# problems with wifi card and web key

## multix

Hi,

I have a problem setting up my wireless card (PCMCIA card).

when I set the key, I get the following error:

```

think multix # iwconfig eth1 key s:12341234

Error for wireless request "Set Encode" (8B2A) :

    SET failed on device eth1 ; No such device.

```

The card seems to be correctly recognized: iwconfig tells me:

```

think multix # iwconfig

lo        no wireless extensions.

eth0      no wireless extensions.

wmaster0  no wireless extensions.

wlan0     IEEE 802.11bg  ESSID:""

          Mode:Managed  Frequency:2.412 GHz  Access Point: Not-Associated

          Tx-Power=0 dBm

          Retry  long limit:7   RTS thr:off   Fragment thr:off

          Encryption key:off

          Power Management:off

          Link Quality:0  Signal level:0  Noise level:0

          Rx invalid nwid:0  Rx invalid crypt:0  Rx invalid frag:0

          Tx excessive retries:0  Invalid misc:0   Missed beacon:0

sit0      no wireless extensions.

```

( do not know what the wmaster0 and sit0 devices are )

dmesg tells me:

```

[    2.862076] ath5k 0000:07:00.0: enabling device (0000 -> 0002)

[    2.870056] ath5k 0000:07:00.0: PCI INT A -> Link[LNKB] -> GSI 11 (level, low) -> IRQ 11

[    2.877991] ath5k 0000:07:00.0: registered as 'phy0'

[    3.007601] ath: EEPROM regdomain: 0x809c

[    3.007605] ath: EEPROM indicates we should expect a country code

[    3.007611] ath: doing EEPROM country->regdmn map search

[    3.007616] ath: country maps to regdmn code: 0x52

[    3.007621] ath: Country alpha2 being used: CN

[    3.007625] ath: Regpair used: 0x52

[    3.009231] phy0: Selected rate control algorithm 'minstrel'

[    3.009879] ath5k phy0: Atheros AR2413 chip found (MAC: 0x78, PHY: 0x45)

```

which looks sane.

What am I missing? maybe some kernel option?
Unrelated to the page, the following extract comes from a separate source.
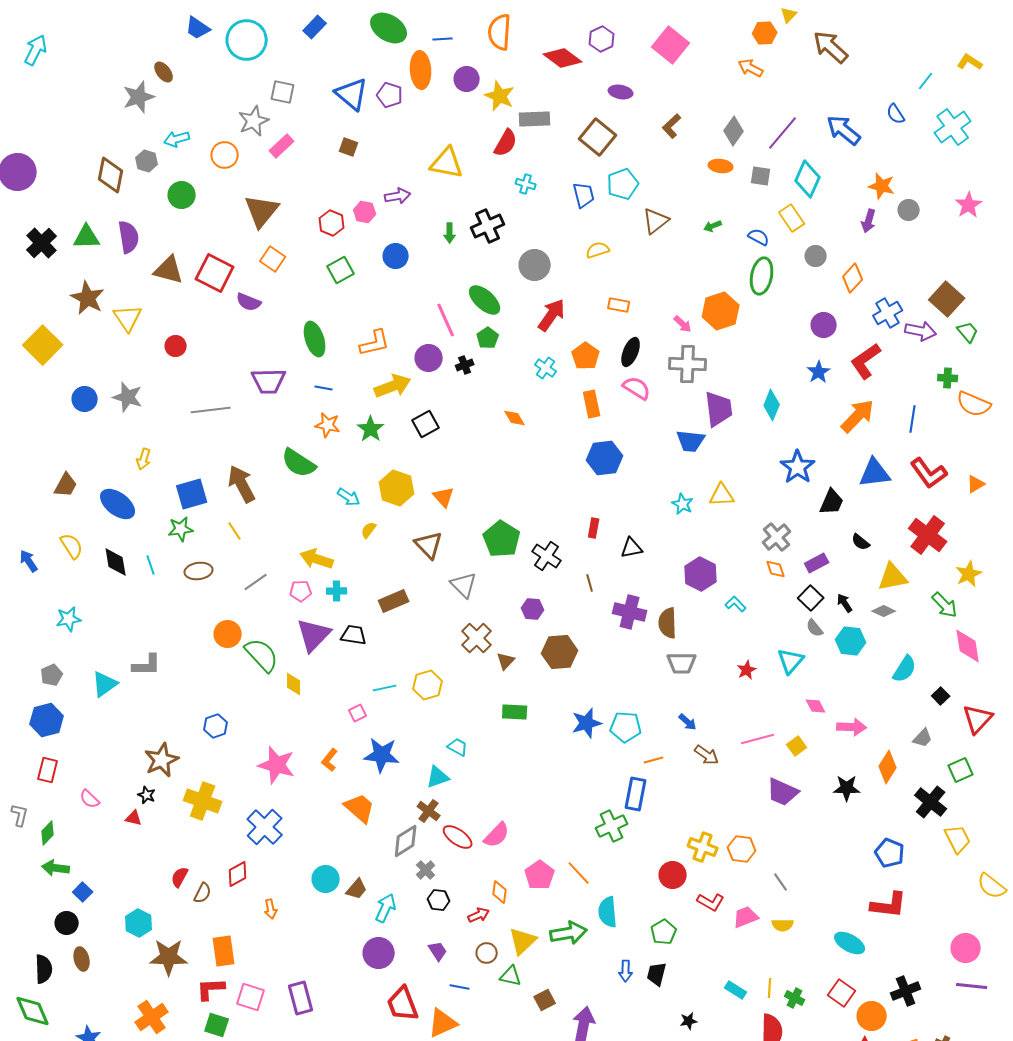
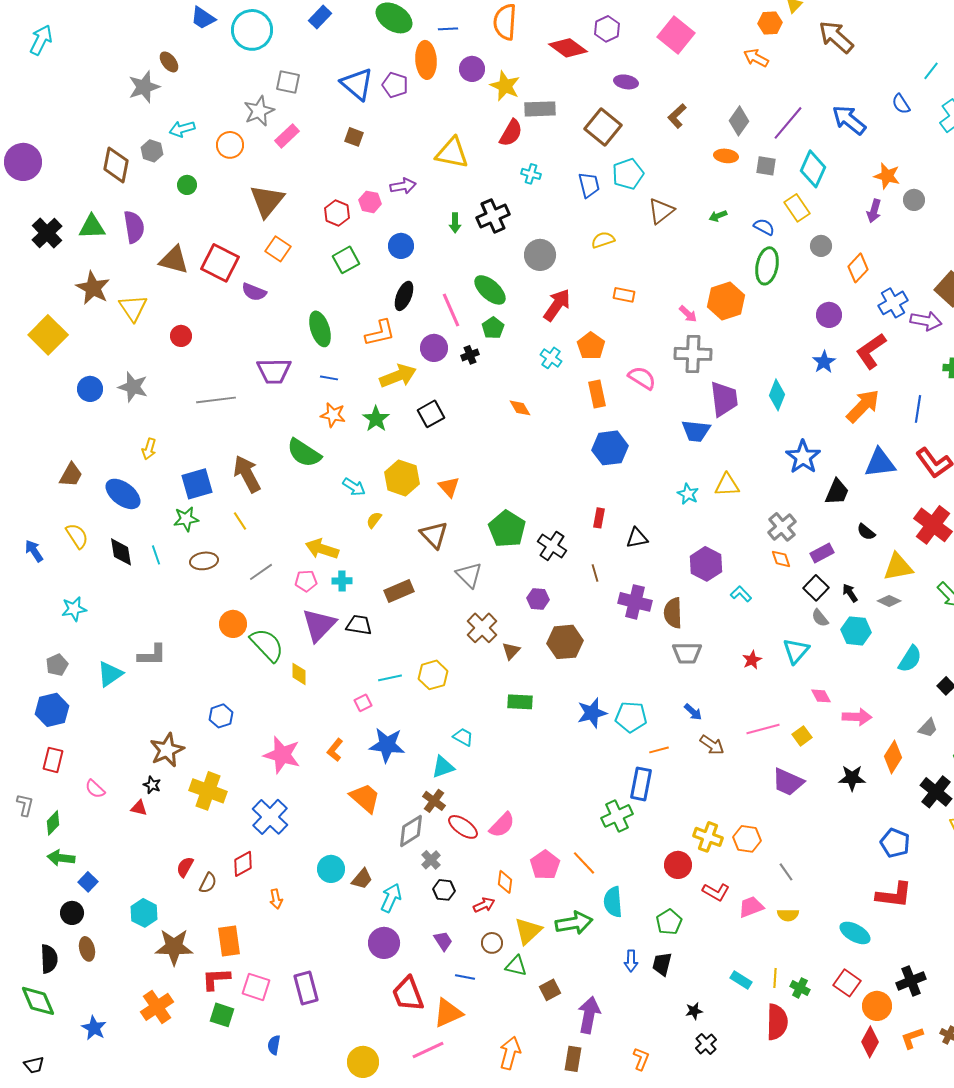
green circle: (182, 195) -> (187, 185), size x0.7
black ellipse: (631, 352) -> (404, 296), moved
What's the device that is not being found?

Thank you.

----------

## NeddySeagoon

multix,

```
SET failed on device eth1 ; No such device.
```

is correct as you have

```
lo, eth0, wmaster0, wlan0 and sit0
```

wmaster0 is not yet used - ignore it.  sit0 is an IPv6 over IPv4 tunnel endpoint.

wlan0 is your wireless.

You need to set the key on wlan0, not eth1

----------

## multix

If I issue the command on wlan0 I get a similar, but slightly different error:

```

think multix # iwconfig wlan0 key s:12341234

Error for wireless request "Set Encode" (8B2A) :

    SET failed on device wlan0 ; Invalid argument.

```

----------

## NeddySeagoon

multix,

At least it found the device. 

```
iwconfig wlan0 key s:
```

  expects you to pass a string, not a hex key.

Try putting quotes arounf the string 

```
iwconfig wlan0 key s:"12341234" 
```

Be warned that setting the key with a string often fails when you want to use equipment from different manufacterers as the same password is turned into different keys.

For security wep isn't worth bothering with. It only takes a few moments to break. Get wpa_supplicant and use WPA2.

Thats not be broken yet.

----------

## multix

Hi,

it is the same syntax I use on another gentoo computer (with an intel card though).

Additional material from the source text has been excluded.